For each line below, check for "Стяжки"; give only the total of lines where it occurs.

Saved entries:
- - - - - - -
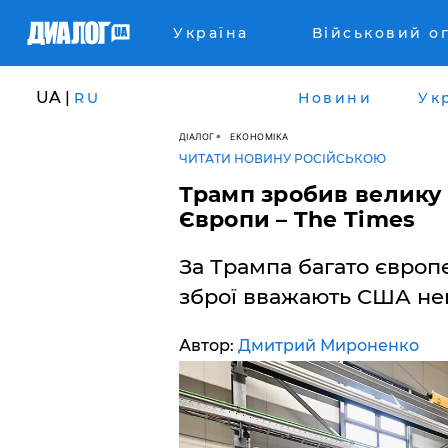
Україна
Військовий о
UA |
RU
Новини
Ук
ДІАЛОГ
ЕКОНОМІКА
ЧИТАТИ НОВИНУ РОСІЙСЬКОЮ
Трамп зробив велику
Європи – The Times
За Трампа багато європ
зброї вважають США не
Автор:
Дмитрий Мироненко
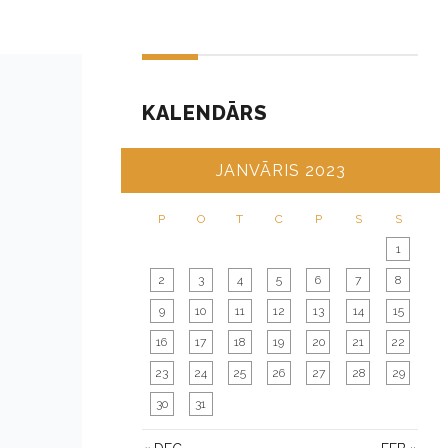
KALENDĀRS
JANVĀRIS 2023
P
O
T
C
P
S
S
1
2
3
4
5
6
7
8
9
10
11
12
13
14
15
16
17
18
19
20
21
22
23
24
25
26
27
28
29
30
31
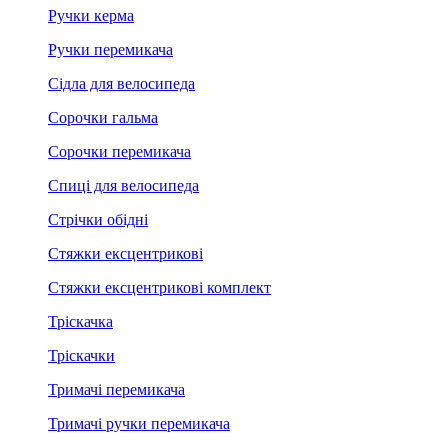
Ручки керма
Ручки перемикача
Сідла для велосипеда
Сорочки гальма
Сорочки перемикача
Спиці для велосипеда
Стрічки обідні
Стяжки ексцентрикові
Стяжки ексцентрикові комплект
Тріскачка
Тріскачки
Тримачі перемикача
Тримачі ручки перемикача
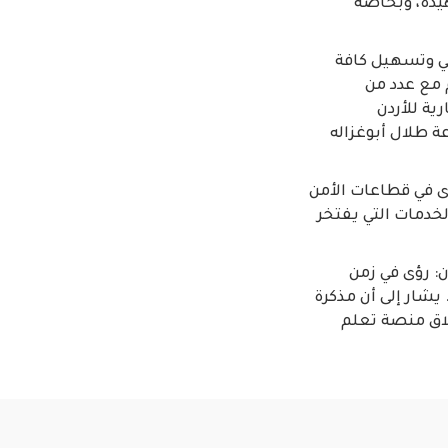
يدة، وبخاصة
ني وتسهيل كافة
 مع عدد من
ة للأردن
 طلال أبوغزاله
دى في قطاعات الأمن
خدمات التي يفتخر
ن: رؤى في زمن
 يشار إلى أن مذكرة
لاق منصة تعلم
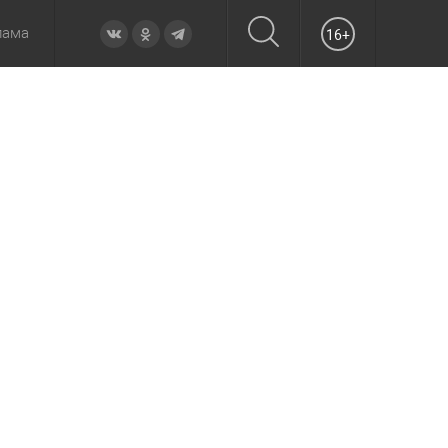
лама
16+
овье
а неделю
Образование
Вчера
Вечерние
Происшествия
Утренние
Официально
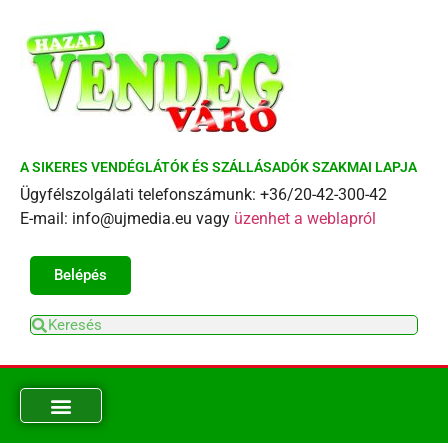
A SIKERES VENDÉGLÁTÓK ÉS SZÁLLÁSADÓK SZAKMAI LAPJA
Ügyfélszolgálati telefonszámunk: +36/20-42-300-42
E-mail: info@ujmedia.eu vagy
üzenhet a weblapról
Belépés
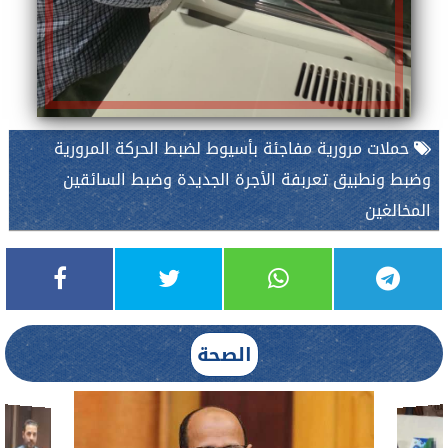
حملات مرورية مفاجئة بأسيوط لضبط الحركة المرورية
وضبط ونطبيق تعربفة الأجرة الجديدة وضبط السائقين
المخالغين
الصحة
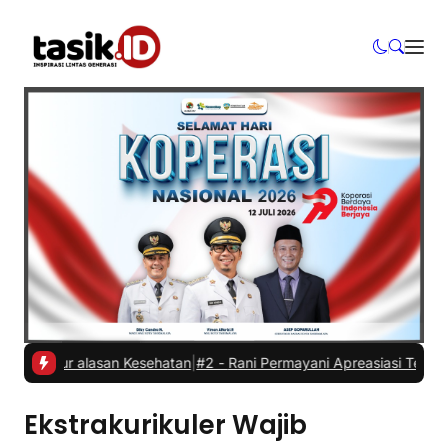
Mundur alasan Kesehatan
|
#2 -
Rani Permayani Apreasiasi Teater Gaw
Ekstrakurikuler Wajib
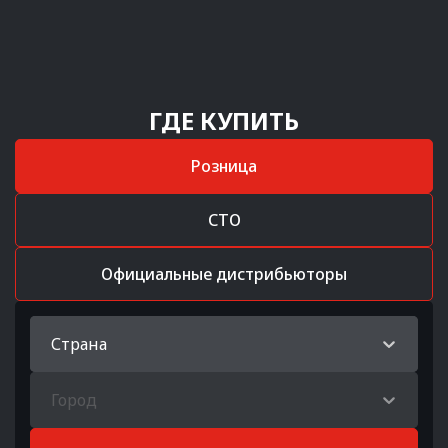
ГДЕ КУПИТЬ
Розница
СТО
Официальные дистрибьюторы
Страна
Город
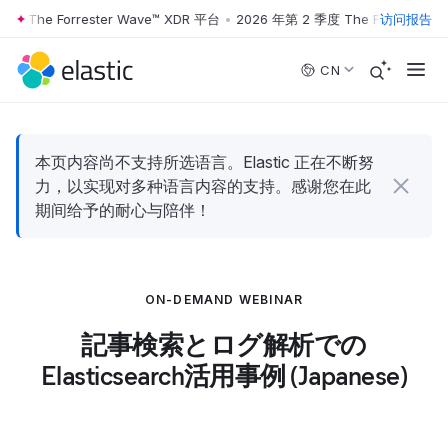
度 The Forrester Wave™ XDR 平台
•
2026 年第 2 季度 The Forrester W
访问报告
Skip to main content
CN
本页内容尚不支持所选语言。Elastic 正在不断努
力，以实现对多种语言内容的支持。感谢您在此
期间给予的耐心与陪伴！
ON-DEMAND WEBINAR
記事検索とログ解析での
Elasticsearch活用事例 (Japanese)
- - - - - - -
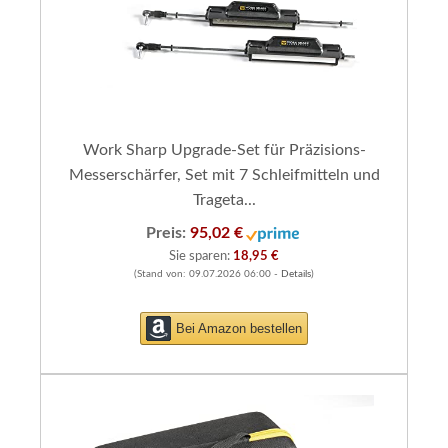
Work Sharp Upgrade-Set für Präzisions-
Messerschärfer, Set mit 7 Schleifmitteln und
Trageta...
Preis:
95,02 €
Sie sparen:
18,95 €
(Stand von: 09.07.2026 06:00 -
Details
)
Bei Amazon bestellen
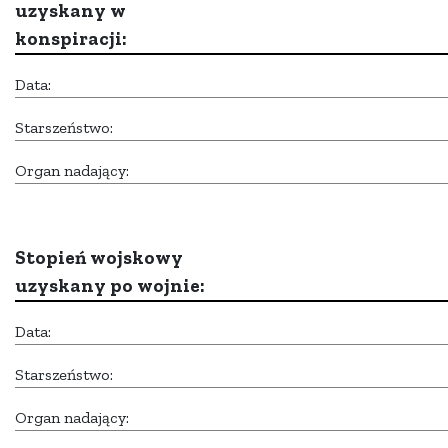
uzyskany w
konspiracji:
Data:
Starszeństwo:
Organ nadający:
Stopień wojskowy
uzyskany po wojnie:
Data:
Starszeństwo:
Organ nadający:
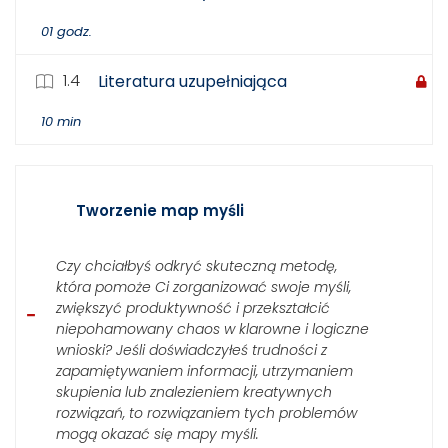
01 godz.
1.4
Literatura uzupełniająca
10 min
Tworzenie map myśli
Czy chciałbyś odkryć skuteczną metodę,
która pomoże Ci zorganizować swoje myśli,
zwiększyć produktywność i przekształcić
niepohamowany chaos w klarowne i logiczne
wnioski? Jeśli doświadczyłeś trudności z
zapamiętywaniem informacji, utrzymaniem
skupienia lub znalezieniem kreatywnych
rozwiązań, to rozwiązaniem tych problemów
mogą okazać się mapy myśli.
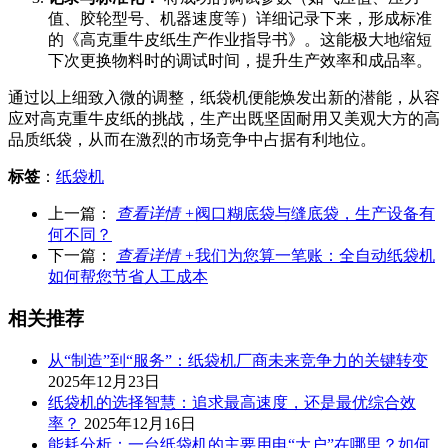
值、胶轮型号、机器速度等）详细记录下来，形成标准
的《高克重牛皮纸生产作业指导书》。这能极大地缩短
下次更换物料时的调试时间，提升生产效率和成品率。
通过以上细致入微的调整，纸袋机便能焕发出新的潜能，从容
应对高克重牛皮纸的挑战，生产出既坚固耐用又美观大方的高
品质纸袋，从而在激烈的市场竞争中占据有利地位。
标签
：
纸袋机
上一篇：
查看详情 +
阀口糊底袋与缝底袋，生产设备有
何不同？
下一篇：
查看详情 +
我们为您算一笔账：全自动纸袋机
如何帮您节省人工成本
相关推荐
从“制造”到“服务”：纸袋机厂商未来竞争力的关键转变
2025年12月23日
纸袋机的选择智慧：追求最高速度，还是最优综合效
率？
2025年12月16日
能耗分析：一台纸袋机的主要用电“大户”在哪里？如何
- - - - - - -
SOLUTION FOR THIS TASK ▸ 2